Anansi

Anansi es una figura central del folklore africano y caribeño. Es un dios ingenioso, travieso y bromista dedicado a crear y mantener, al mismo tiempo, el orden y el caos. En muchas historias hace las veces de mediador entre los hombres y Nyame, el dios del cielo y padre de Anansi.

Después de que Nyame hubo creado el Universo, fue Anansi quien les dio forma al Sol y a la Luna, inventó la lluvia y les enseñó a los hombres a sembrar grano. Pero suele provocar desastres en la misma medida en que crea maravillas. Su especialidad es encontrar soluciones, aunque casi siempre es él mismo quien los ocasiona los problemas.

Euge nos cuenta el mito:

ANANSI Y LAS HISTORIAS DEL DIOS DEL CIELO

Un día, mientras paseaba por el mundo, Anansi pensaba que era un lugar demasiado gris y aburrido. Se dio cuenta de que los hombres necesitaban historias, pero todas las historias estaban guardadas en una olla enorme que guardaba Nyame. Así que fue ante él y le pidió que le entregara la olla para poder compartir las historias con toda la gente.

El dios del cielo no quería compartir sus historias; pero tampoco quería parecer egoísta, así que le dijo a Anansi que le entregaría la olla si lograba capturar a Onini, una pitón enorme; Osebo, un leopardo hambriento; Mmoboro, un enjambre de avispas asesinas; y Mmoatia, un hada traviesa y poderosa.

Anansi sabía que lo que Nyame le pedía era casi imposible, pero no por eso se desanimó. De inmediato se puso a pensar y divisó un plan para lograrlo.

Primero fue a buscar a Onini, la pitón. Le dijo que no creía que ella fuera la criatura más larga en todo el mundo y la pitón, indignada, se empeñó en demostrar que sí lo era. Se estiró junto a una rama para que Anansi pudiera medirla, y él la ató con su telaraña.

Después Anansi cavó un hoyo en la tierra, lo cubrió con ramas y se sentó de espaldas a él, esperando a que Osebo viniera a comérselo. Pero el leopardo pisó las ramas, cayó en el agujero y Anansi lo pudo envolver en su telaraña.

Ahora era el turno de Mmoboro. Las avispas zumbaban furibundas alrededor de su nido y atacaban a cualquiera que tratara trataba de acercarse a ellas. Anansi agujereó una calabaza y la llenó con agua. Hizo a las avispas creer que estaba lloviendo, y les ofreció refugio en su calabaza, que ahora estaba vacía. Las avispas se metieron en la calabaza y él la cerró con su telaraña.
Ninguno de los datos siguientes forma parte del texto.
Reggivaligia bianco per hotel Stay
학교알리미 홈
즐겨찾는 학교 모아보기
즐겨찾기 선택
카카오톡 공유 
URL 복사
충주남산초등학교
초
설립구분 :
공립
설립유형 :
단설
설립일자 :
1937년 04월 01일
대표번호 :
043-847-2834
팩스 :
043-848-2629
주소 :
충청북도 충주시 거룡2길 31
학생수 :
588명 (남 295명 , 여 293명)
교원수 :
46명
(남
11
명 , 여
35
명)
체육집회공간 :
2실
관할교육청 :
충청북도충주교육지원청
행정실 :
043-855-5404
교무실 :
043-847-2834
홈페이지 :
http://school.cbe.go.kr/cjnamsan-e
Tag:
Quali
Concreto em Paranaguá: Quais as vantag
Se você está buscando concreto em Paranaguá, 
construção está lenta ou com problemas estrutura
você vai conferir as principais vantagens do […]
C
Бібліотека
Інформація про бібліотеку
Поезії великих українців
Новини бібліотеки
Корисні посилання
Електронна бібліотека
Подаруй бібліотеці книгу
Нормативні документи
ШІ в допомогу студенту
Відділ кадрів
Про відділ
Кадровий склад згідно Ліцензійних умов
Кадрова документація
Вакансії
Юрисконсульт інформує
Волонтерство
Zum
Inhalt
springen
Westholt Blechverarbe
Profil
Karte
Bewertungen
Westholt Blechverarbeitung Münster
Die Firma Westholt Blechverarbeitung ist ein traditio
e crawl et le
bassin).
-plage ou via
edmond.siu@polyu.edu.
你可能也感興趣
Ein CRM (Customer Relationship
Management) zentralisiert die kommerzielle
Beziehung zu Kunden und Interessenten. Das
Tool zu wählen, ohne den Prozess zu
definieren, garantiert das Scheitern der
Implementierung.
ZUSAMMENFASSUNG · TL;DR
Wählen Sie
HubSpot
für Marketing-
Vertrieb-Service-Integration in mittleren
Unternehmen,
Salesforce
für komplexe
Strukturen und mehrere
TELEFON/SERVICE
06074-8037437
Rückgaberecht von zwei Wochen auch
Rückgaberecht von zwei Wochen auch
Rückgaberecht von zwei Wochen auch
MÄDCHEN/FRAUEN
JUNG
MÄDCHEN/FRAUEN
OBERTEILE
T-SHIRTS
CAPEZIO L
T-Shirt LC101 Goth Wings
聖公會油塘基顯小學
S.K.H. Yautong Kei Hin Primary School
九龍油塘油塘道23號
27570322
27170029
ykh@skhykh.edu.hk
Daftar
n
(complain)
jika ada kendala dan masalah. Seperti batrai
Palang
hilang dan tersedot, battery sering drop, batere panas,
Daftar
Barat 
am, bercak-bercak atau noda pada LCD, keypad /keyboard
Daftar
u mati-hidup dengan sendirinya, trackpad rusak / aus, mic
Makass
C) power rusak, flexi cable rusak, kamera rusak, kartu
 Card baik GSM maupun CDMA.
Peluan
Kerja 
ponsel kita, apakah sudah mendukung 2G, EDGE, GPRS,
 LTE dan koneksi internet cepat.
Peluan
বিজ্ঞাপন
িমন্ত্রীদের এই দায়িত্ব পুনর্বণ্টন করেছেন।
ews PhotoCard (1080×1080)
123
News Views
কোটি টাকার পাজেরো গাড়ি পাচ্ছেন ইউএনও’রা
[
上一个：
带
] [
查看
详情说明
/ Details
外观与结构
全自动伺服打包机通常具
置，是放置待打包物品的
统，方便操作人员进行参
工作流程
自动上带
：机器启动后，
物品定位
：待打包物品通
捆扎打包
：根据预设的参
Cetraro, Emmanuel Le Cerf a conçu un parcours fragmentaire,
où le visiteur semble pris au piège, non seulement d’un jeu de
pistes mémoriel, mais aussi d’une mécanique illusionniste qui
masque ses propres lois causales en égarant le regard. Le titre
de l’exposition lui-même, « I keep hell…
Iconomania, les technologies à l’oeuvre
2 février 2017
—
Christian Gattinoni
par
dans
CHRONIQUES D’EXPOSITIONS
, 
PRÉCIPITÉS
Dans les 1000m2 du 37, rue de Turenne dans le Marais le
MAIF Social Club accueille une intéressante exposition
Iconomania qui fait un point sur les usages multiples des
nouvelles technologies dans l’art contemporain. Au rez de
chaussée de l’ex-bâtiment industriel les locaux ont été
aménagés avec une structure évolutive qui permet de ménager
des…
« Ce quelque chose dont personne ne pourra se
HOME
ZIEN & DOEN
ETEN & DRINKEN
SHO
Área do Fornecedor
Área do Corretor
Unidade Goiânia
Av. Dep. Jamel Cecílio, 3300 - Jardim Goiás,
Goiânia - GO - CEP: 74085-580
Solo faltaba Mmoatia, y era la tarea más difícil de todas, porque el hada era aún más traviesa y poderosa que él. Anansi talló una muñeca de madera y la cubrió de savia pegajosa. Puso un plato de dulce de batata en el regazo de la muñeca y esperó. No pasó mucho tiempo antes de que llegara el hada, atraída por el olor del dulce. Creyendo que era una niña, Mmoatia le preguntó amablemente si podía tomar un poco de dulce. Pero la muñeca permaneció inmóvil. El hada se enojó por la grosería y le dio una bofetada, pero la mano se le quedó pegada en la savia. Usó la otra mano para tratar de liberarse, y después los pies, y al final terminó completamente pegada a la muñeca.

Anansi volvió al cielo con sus prisioneros, y Nyame quedó impresionado. Le entregó la olla de historias y le dijo que siempre sería recordado por haber ganado las historias para la humanidad.